Berikut beberapa contoh peraturan yang berkaitan dengan pembatasan konsumsi kantong plastik di dunia:
§ Singapura mengkampanyekan ”Bring Your Own Bag” atau ”Bawa Kantong Anda Sendiri” sejak April 2007, dan konsumen harus mengeluarkan ekstra biaya jika ingin menggunakan kantong plastik. Hasil dari kampanye tersebut adalah di hari pertama mampu mengurangi 100.000 penggunaan kantong plastik, terjualnya 200.000 kantong non plastik yang dapat dipakai berulang kali, serta menurunnya konsumsi kantong plastik sampai dengan 60%.
§ Hongkong mengkampanyekan ”No Plastic Bag Day” atau ”Hari Tanpa Kantong Plastik” sejak 2006, dimana terdapat 30 usaha ritel besar serta sejumlah LSM yang bergabung secara sukarela untuk mengurangi penggunaan kantong plastik. (China Daily News, 2006)
§ China mengenakan sanksi kepada usaha ritel yang memberikan kantong plastik secara gratis sejak bulan Juni 2008. (China Retail News, 2008)
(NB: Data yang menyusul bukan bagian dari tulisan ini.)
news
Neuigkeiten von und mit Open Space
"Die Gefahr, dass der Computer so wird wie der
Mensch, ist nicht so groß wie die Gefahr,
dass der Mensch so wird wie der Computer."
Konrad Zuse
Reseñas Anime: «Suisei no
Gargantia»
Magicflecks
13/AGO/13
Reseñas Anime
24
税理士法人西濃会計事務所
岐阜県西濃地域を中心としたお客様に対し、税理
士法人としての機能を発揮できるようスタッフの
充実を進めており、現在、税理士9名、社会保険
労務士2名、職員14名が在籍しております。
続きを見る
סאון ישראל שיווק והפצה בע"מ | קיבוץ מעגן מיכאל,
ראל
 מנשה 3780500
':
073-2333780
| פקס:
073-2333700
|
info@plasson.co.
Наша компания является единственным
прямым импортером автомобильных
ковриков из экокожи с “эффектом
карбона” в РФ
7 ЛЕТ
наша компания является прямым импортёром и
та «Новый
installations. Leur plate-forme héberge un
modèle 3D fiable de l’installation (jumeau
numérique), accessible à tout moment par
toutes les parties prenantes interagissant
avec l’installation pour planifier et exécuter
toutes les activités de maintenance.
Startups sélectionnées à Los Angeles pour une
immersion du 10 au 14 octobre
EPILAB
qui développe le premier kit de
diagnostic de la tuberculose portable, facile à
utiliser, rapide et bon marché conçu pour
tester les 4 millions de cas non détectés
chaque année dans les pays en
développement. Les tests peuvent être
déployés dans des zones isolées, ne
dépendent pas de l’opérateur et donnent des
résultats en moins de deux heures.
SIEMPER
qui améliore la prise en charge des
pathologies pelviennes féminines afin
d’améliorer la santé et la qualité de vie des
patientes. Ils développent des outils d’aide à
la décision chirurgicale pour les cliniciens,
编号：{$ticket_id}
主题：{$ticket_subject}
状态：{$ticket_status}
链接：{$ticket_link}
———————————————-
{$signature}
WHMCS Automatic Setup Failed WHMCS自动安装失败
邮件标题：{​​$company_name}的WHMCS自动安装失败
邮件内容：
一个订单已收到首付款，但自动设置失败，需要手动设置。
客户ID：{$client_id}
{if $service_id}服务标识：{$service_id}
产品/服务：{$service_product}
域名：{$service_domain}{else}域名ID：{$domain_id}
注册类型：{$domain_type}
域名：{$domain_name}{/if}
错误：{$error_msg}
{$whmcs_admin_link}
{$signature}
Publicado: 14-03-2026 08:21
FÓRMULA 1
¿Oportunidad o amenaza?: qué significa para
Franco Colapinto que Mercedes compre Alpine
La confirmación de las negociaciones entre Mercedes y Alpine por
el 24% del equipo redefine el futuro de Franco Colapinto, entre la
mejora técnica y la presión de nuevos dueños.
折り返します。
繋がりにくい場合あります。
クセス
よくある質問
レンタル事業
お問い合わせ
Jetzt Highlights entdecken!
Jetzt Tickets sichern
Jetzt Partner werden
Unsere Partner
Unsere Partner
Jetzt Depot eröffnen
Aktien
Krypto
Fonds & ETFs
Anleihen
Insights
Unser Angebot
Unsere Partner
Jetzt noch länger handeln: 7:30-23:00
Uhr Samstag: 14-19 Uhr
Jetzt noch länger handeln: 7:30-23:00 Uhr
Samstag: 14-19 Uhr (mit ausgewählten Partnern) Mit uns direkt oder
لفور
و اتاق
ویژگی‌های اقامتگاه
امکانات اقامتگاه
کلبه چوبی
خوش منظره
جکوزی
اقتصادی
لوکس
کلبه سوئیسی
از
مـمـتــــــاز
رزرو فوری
§ Belanda hanya memperbolehkan toko ritel non makanan yang memberikan kantong plastik secara gratis sedangkan untuk toko ritel makanan harus mengenakan biaya ekstra bagi konsumen yang menginginkan kantong plastik.
§ Taiwan melarang penggunaan kantong plastik serta memberlakukan pajak kantong plastik sejak tahun 2003 serta menerapkan standar produksi kantong plastik yang aman bagi lingkungan.
§ Belgia menerapkan pajak kepada usaha ritel atas kantong plastik sejak tahun 2007
§ Denmark menerapkan pajak kepada usaha ritel sejak tahun 1994.
§ India menerapkan pelarangan penggunaan kantong plastik serta penerapan pajak kantong plastik pada usaha ritel sejak januari 2009 serta kriteria standar untuk produksi kantong plastik yang aman bagi lingkungan.
Masih banyak contoh – contoh peraturan yang dibuat oleh negara – negara yang ada di dunia untuk membatasi penggunaan dari kantong plastik pada usaha ritel yang tidak dicantumkan secara detail pada artikel ini. Secara garis besar pada umumnya yang dilakukan oleh negara – negara tersebut adalah sebagai berikut:
§ Menerapkan adanya pajak khusus bagi setiap kantong plastik yang diberikan oleh pebisnis ritel kepada konsumen.
§ Menetapkan standard produksi untuk memenuhi kriteria kantong plastik yang aman bagi lingkungan.
§ Bekerjasama dengan industri ritel untuk bersama – sama membatasi konsumsi kantong plastik.
§ Bekerjasama dengan elemen masyarakat seperti LSM – LSM yang peduli akan pelestarian lingkungan untuk mendukung program dan kampanye pengurangan konsumsi kantong plastik.
§ Melakukan edukasi kepada konsumen melalui media massa akan bahaya dan dampak dari sampah plastik terhadap lingkungan.
Beberapa contoh di atas memberikan gambaran betapa serius peran pemerintah dalam mengatur peredaran kantong plastik dan juga dukungan dari usaha ritel yang secara sadar dan sukarela menjalankan aturan pemerintah serta respon masyarakat yang juga secara sadar mau menggunakan kembali kantong plastik yang sudah ada atau mengganti dengan kardus ataupun kantong kain yang lebih mudah diuraikan.